(Exercise aim) In the entries below, which lines run from the one containing "EE.UU. cayeron en junio;" to the one containing "دنیای بازیگران"? Copy exactly those lines, ends included, and no others.
--------
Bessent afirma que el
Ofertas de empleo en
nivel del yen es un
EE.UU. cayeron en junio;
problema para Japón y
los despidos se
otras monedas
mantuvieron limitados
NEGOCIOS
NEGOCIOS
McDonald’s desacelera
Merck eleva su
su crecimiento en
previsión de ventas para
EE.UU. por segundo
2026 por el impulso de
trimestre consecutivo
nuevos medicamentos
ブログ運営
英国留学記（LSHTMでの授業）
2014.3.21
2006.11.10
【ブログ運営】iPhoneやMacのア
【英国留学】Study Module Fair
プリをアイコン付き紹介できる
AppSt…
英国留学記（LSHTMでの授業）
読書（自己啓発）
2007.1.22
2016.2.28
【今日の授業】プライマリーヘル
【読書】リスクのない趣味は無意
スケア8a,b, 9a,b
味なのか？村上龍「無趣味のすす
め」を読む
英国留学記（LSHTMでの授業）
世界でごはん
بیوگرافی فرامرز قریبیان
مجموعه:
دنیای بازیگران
--------
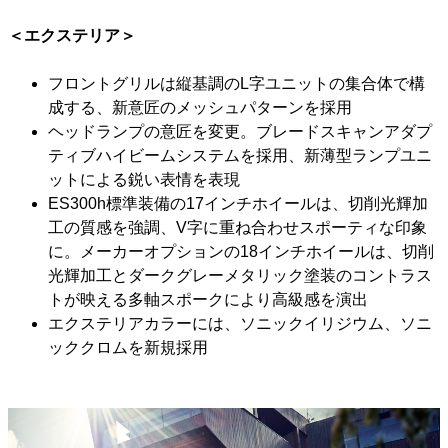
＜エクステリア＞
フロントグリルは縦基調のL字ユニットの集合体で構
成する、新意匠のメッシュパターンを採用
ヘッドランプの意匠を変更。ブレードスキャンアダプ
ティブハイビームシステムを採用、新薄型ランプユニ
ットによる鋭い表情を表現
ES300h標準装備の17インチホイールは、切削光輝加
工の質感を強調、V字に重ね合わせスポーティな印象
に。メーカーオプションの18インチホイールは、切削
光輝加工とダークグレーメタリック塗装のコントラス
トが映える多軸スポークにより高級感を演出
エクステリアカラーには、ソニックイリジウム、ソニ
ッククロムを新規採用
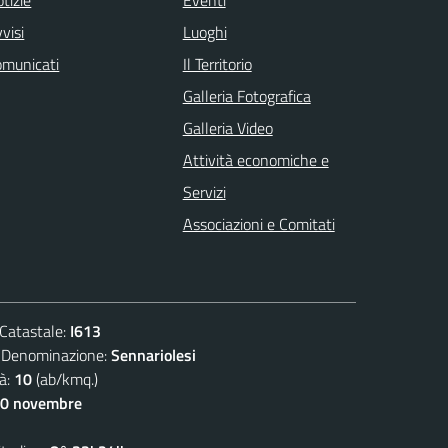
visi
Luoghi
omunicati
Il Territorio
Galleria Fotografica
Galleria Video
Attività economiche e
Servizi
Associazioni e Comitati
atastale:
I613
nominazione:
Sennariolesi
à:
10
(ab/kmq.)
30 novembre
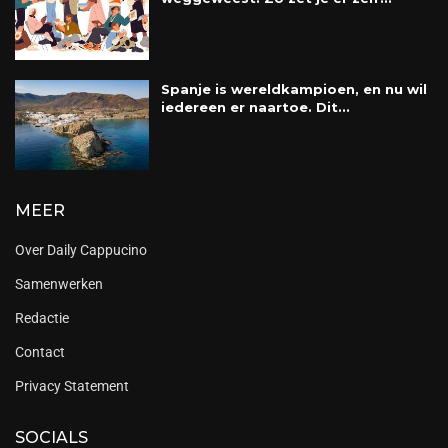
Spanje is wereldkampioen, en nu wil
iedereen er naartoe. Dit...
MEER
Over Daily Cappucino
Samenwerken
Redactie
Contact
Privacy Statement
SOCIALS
--------
(Solution to this problem)
EE.UU. cayeron en junio;
problema para Japón y
los despidos se
otras monedas
mantuvieron limitados
NEGOCIOS
NEGOCIOS
McDonald’s desacelera
Merck eleva su
su crecimiento en
previsión de ventas para
EE.UU. por segundo
2026 por el impulso de
trimestre consecutivo
nuevos medicamentos
ブログ運営
英国留学記（LSHTMでの授業）
2014.3.21
2006.11.10
【ブログ運営】iPhoneやMacのア
【英国留学】Study Module Fair
プリをアイコン付き紹介できる
AppSt…
英国留学記（LSHTMでの授業）
読書（自己啓発）
2007.1.22
2016.2.28
【今日の授業】プライマリーヘル
【読書】リスクのない趣味は無意
スケア8a,b, 9a,b
味なのか？村上龍「無趣味のすす
め」を読む
英国留学記（LSHTMでの授業）
世界でごはん
بیوگرافی فرامرز قریبیان
مجموعه:
دنیای بازیگران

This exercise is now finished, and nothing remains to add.